There’s Truett, for example, who I went to grade school with and lost touch with when his family moved away. He was a nice kid and we had sleepovers a few times and played guitars together on the playground. But now he owns a vending machine business in Florida and he’s big into skydiving and has photos of himself and dozens of other divers creating snowflakes and other complex formations high above the earth. And then there’s Eric, who was a neighbor a few houses down and a little bit on the wild side, starting fires with matches and running across rooftops. It appears that he grew up to be a military man and is into muscle cars up in the Pacific Northwest. Both Eric and Truett were playmates for a season, but somewhere between grade school and high school they disappeared.

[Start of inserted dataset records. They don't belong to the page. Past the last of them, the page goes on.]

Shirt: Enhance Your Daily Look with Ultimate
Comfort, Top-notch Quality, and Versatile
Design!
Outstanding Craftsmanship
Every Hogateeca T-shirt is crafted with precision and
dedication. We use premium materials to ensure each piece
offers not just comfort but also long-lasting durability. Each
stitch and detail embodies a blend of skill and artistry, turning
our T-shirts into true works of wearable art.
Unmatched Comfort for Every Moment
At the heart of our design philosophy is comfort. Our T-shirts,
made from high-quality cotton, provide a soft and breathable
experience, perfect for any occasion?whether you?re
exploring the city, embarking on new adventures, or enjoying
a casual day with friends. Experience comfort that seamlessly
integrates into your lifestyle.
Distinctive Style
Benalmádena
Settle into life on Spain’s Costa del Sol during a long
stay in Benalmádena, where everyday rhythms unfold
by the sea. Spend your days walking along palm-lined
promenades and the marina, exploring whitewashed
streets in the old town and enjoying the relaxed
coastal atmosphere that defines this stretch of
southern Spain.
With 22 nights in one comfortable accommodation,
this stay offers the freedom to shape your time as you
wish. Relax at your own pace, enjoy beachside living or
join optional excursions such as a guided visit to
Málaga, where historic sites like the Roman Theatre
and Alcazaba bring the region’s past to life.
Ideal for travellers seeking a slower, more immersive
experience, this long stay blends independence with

There are others out there that have been lost to the years, and I see them now 40 or even 50 years later on social media and I think, “Now wait a minute: How did they get from Point A to Point B? And how did they get there without me because we were so involved with each other’s lives once upon a time?”

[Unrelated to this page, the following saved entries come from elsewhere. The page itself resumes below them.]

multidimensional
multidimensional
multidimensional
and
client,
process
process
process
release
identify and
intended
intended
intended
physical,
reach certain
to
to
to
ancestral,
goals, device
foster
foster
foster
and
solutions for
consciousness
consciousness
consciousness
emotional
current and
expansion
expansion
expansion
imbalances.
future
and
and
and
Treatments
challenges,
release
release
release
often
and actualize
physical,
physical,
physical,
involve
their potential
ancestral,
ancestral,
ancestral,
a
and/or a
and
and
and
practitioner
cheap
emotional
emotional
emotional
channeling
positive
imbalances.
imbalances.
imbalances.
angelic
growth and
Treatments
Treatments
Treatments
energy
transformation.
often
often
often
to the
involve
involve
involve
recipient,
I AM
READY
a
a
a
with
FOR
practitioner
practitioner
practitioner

These are discoveries that my parents couldn’t make about their friends when they were my age without going back to class reunions. I’m so glad I don’t have to do that because I find those gatherings awkward and uncomfortable. Now all that information is just a few clicks away, and it’s interesting in a weird, time travel kind of way to see where people are and what they’ve become. But social media has a way of bending time and space that feels edgy and unsettling. Forty years ago seems so close, and yet I see wrinkled, gray-haired men and women on the computer screen and I almost feel like I can’t breathe. Actually, I almost feel like this life isn’t real — like I’m an actor in a play or a character in one of my own dreams.

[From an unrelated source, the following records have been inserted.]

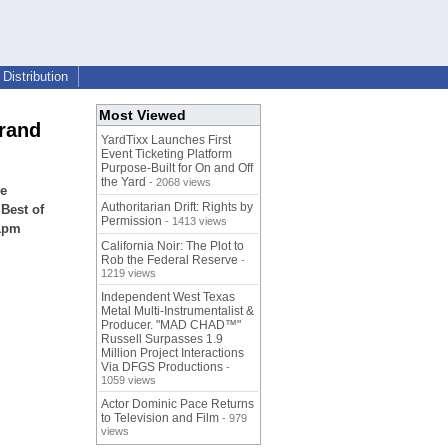
Distribution
Most Viewed
rand
YardTixx Launches First
Event Ticketing Platform
Purpose-Built for On and Off
the Yard
- 2068 views
se
Authoritarian Drift: Rights by
Best of
Permission
- 1413 views
11pm
California Noir: The Plot to
Rob the Federal Reserve
-
1219 views
Independent West Texas
Metal Multi-Instrumentalist &
Producer. "MAD CHAD™"
Russell Surpasses 1.9
Million Project Interactions
Via DFGS Productions
-
1059 views
Actor Dominic Pace Returns
to Television and Film
- 979
views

I saw an obit in the paper with a name that seemed familiar and I followed the trail on social media to an old friend from high school who I’d not thought about in decades and that really made me sad. And yet there’s probably no way we can keep all of these friends close to us. There’s just not enough time or space or room to hold and keep them all. 

Leaving school days behind, I’ve worked a lot of different places, and I’ve usually left with at least one good friend who has transcended that brief work time together. It’s mostly happened naturally because as an introvert I have trouble handling multiple relationships, but give me one or two good connections and I’m happy. These friends add pieces to the puzzle of our lives and help complete the picture that we see on our last days — or that people see of us.

I believe God is the author of our lives, and these friends, whether brief or long-term, are gifts. Some will travel every turn of the road with us, some will accompany us for brief segments of the trip, and some are just characters we encounter at the rest stops along the way. But each one of them is a gift.